Anand goes on to observe: “for suicides committed by violent means (firearms, jumping in front of a train, hanging, strangulation, etc.), the significant risk factors were those perinatal (around birth) events that were likely to cause pain in the newborn.” The harmful factors included forceps delivery and other neonatal complications that were significantly correlated with adult suicide attempts. Lack of care just after birth was also heavily correlated with later suicides, especially adolescent suicide attempts. Sedatives and/or other drugs given to the mother during delivery were noted to increase the incidence of drug addiction. Karen Nyberg also found that drugs the mother took during pregnancy or at birth led to a greater tendency to drug addiction as adults.
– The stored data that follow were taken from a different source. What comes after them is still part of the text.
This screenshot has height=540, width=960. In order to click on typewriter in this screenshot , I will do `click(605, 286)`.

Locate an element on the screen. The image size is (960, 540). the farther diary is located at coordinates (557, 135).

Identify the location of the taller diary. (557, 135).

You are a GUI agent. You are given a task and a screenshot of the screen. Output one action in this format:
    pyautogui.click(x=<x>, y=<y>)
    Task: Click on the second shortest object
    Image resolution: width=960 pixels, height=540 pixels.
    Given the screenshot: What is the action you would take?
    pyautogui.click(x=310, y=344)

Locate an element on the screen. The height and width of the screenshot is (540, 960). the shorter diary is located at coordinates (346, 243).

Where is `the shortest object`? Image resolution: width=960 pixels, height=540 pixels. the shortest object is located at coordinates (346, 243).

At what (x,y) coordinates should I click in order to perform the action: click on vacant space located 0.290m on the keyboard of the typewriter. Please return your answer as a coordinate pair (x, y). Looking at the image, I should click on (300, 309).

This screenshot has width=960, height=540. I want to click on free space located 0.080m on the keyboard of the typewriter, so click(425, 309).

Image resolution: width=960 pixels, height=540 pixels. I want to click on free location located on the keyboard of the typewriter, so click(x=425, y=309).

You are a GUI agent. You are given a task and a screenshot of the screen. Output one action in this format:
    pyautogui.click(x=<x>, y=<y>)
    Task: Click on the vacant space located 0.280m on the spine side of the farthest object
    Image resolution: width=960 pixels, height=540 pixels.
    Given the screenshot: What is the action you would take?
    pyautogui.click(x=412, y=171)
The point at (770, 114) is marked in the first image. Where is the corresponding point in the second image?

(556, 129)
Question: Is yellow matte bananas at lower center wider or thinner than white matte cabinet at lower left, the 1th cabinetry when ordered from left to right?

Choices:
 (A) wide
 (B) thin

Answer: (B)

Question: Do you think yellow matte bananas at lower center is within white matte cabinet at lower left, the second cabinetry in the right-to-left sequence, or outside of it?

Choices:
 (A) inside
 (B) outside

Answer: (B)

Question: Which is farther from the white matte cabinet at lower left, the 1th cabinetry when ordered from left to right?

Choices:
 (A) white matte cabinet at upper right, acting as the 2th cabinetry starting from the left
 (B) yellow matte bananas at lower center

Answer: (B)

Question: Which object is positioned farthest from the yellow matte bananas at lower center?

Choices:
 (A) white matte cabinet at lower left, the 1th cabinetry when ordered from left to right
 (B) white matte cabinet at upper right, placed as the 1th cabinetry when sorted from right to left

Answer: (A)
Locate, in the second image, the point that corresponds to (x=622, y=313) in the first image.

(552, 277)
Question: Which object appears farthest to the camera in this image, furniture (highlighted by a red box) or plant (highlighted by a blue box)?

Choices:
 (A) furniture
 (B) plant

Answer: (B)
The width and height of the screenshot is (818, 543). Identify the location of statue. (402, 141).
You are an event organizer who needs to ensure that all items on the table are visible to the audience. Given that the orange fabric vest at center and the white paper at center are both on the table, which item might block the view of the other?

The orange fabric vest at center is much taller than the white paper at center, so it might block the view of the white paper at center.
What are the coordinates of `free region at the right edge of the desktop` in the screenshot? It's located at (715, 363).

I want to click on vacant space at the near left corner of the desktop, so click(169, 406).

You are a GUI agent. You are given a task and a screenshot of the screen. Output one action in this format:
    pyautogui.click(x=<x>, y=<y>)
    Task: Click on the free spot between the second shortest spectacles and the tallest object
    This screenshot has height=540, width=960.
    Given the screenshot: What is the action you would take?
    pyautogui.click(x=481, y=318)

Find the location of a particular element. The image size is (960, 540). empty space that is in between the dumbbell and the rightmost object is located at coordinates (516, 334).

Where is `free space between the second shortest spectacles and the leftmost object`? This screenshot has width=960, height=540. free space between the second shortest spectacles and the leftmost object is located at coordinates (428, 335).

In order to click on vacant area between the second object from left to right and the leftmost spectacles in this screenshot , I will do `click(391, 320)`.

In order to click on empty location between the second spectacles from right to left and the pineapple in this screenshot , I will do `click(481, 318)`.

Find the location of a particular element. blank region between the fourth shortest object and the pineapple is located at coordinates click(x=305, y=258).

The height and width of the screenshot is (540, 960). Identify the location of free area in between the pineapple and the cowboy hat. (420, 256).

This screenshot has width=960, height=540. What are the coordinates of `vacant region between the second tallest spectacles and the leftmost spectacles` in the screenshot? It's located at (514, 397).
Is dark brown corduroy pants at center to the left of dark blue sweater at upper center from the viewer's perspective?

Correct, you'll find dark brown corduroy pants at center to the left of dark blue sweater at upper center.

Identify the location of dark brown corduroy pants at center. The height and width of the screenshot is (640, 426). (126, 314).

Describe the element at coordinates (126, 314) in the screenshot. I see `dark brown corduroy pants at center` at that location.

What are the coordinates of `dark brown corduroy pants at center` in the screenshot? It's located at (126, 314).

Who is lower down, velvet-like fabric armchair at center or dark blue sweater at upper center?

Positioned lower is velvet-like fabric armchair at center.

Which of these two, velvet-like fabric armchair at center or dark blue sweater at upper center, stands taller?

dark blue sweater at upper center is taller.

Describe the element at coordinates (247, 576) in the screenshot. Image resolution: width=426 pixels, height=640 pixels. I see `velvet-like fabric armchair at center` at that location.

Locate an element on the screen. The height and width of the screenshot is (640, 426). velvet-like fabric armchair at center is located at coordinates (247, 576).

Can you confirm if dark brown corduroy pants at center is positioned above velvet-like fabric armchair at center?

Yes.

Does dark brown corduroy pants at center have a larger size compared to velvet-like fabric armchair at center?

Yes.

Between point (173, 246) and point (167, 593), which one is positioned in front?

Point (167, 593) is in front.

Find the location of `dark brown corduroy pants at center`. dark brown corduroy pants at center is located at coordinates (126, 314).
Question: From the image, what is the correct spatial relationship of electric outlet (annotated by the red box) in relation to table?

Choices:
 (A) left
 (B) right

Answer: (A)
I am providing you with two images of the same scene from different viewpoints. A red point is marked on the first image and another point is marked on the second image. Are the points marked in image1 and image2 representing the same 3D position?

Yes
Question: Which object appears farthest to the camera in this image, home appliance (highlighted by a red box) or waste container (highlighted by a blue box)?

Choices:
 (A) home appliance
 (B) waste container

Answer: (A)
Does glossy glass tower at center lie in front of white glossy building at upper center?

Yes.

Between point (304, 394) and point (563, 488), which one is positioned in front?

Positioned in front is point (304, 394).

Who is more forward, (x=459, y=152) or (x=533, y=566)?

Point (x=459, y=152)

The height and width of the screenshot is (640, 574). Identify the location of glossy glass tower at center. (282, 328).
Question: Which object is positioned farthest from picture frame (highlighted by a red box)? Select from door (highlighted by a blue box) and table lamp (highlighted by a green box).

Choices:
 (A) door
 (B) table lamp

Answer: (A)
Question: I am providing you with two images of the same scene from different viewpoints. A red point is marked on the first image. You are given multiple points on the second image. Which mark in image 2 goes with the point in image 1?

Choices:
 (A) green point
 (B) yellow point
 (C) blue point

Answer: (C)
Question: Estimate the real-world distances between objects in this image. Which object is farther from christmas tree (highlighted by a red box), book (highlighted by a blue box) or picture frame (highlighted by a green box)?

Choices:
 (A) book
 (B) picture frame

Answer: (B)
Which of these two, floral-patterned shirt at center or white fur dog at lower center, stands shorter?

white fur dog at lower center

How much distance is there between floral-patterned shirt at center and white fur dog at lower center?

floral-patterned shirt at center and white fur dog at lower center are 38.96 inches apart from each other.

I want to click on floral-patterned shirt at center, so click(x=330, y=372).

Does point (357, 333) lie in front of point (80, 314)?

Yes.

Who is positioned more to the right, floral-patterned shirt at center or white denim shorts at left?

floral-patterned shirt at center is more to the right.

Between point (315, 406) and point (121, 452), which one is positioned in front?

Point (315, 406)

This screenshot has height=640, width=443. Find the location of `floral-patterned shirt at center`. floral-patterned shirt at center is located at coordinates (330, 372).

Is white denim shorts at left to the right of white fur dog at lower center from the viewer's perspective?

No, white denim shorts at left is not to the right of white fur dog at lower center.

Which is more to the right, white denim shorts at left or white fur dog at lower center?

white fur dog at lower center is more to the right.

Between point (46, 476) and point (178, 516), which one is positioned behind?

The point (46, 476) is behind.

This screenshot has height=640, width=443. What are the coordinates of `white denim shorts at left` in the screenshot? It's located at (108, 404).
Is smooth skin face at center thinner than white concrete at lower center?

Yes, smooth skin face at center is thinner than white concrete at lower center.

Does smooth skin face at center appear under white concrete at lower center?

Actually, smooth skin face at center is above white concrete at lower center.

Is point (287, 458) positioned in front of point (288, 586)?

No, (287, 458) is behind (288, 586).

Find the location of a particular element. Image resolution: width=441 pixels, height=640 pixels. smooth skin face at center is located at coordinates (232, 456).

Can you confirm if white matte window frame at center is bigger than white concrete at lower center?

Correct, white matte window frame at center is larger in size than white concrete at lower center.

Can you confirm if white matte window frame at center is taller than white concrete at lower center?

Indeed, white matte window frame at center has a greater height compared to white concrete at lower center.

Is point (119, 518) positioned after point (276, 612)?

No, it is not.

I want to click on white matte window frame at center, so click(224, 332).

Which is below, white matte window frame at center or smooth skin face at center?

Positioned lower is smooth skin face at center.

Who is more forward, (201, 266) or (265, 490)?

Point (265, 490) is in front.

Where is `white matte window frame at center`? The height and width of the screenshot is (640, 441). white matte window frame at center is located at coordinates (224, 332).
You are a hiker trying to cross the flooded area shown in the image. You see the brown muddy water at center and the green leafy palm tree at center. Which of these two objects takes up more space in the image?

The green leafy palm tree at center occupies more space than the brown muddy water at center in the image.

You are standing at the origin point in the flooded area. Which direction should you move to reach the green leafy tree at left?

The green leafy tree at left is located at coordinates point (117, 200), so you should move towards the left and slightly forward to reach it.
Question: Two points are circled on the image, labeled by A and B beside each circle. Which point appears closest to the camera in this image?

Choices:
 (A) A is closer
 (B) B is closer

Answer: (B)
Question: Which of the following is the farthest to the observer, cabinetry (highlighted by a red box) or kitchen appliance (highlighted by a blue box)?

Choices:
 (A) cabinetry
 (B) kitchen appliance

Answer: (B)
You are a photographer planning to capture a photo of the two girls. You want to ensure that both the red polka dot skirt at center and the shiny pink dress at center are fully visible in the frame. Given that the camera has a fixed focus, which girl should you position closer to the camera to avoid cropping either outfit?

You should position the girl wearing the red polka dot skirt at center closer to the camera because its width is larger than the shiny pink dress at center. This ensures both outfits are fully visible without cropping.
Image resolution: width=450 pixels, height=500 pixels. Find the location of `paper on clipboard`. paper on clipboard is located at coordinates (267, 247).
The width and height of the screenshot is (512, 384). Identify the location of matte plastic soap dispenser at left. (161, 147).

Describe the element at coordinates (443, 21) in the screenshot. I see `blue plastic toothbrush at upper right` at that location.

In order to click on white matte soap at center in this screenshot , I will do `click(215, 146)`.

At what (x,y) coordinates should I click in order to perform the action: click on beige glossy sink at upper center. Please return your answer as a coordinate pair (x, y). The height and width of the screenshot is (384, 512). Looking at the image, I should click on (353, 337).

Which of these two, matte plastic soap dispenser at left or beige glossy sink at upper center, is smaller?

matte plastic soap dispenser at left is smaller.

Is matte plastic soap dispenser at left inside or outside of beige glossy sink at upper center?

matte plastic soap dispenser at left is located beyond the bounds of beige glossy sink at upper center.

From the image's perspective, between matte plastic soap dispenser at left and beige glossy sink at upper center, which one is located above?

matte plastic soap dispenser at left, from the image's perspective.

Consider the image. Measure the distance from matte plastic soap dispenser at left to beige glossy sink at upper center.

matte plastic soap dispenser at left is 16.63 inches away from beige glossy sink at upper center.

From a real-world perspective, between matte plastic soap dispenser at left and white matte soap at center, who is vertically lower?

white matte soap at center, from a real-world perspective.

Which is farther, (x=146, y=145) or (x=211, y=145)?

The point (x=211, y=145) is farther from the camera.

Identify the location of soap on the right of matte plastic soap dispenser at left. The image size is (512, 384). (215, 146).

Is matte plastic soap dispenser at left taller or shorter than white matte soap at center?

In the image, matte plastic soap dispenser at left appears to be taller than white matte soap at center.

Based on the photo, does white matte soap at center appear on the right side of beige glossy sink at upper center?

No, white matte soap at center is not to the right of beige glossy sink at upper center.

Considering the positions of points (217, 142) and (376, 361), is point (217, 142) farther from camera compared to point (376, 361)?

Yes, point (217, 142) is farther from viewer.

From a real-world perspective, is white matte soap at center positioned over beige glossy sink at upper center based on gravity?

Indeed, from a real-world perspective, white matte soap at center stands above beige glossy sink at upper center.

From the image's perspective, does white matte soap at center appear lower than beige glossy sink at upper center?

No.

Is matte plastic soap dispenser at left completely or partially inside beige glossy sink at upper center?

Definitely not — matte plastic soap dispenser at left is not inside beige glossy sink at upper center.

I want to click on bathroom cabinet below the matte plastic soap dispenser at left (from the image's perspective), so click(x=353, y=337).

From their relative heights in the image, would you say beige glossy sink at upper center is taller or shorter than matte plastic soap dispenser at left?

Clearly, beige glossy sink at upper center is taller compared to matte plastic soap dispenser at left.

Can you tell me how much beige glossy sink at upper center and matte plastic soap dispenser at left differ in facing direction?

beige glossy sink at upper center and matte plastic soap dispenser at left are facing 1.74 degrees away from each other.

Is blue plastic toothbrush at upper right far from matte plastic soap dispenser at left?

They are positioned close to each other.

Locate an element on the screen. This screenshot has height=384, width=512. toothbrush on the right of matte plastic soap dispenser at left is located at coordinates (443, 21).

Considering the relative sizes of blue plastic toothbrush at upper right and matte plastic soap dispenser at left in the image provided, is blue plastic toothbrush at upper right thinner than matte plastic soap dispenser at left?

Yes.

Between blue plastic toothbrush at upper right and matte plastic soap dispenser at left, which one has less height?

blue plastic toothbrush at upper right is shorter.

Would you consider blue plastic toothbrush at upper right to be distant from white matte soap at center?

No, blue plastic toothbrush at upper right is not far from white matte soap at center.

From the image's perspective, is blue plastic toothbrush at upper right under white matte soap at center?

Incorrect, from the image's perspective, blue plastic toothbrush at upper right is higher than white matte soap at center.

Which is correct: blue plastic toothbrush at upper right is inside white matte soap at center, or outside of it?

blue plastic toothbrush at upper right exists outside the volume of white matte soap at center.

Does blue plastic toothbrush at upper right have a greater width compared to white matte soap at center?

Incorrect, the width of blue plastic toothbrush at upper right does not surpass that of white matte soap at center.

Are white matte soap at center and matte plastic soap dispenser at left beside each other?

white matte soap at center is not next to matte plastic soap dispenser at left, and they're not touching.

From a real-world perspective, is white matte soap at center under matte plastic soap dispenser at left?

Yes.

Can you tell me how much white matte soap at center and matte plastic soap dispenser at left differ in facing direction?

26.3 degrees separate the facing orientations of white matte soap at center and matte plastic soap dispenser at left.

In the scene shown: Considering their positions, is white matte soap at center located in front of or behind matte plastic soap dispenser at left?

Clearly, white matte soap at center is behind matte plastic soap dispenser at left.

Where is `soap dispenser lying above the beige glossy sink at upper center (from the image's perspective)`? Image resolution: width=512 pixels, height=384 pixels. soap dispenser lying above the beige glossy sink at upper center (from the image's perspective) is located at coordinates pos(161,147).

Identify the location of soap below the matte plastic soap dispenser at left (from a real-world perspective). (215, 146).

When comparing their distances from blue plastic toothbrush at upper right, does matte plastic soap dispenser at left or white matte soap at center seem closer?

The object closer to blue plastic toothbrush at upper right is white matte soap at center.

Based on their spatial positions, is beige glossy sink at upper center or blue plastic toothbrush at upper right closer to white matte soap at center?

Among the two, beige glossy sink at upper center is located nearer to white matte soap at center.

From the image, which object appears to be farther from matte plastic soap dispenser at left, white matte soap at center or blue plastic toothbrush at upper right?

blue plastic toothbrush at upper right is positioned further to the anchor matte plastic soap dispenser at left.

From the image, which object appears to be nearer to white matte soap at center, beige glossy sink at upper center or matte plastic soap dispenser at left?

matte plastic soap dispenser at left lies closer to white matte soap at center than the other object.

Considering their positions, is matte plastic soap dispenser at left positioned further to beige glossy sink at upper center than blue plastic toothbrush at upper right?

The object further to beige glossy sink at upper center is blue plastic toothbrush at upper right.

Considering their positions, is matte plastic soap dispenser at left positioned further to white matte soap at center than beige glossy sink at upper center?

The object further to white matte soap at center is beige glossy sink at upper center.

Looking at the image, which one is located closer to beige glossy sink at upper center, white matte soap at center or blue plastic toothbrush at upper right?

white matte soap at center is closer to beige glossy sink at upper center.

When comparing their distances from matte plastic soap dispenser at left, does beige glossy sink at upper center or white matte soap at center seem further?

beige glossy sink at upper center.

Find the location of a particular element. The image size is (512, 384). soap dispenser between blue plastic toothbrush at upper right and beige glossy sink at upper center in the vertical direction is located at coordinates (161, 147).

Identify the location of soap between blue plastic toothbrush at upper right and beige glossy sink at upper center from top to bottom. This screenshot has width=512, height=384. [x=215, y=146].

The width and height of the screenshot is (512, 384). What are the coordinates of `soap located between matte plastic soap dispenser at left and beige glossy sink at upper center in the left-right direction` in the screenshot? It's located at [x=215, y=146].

More recently, Sonja Entringer and her associates found intrauterine stress led to shortened telomeres in young adulthood (“Stress exposure in intrauterine life is associated with shorter telomere length in young adulthood.” Proc Natl Acad Sci USA, 108:33, E513-E518). Shortened telomeres are associated with premature aging and the development of cancer. In short, experience in the womb has, as we have noted for decades, enduring effects. If we want to know the whys of certain behaviors such as suicidal tendencies or drug abuse, we need to go way back into our remote history to find the answers. What Anand points out is that we need to study in humans the long-term changes in the brain from traumas in utero. We know, for example, that certain kinds of cells (NMDA receptors) are permanently altered as a result of lowered oxygen levels in the womb and during birth. The effects of low oxygen on the brain are particularly profound in the womb and during birth because the prenatal and neonatal periods are marked by very rapid brain growth.
I have written extensively about critical periods: those times in life when irreversible changes occur that we cannot change no matter how hard we try. I no longer think that the major critical period is in infancy. It seems irreversible changes are most apt to occur during our life in the womb, and secondarily around birth when we have peak brain growth. It is here that the neuronal circuitry and gene expression can be altered forevermore. In a number of experiments with animals, those who were delivered in pain or deprived of a mother’s care just after birth had a greater tendency to drink alcohol. In other words, very early pain persists as an imprint and leads to all manner of deviate behavior. Clearly, for any therapy to be successful we need to address those early imprints, the origins of the deviation.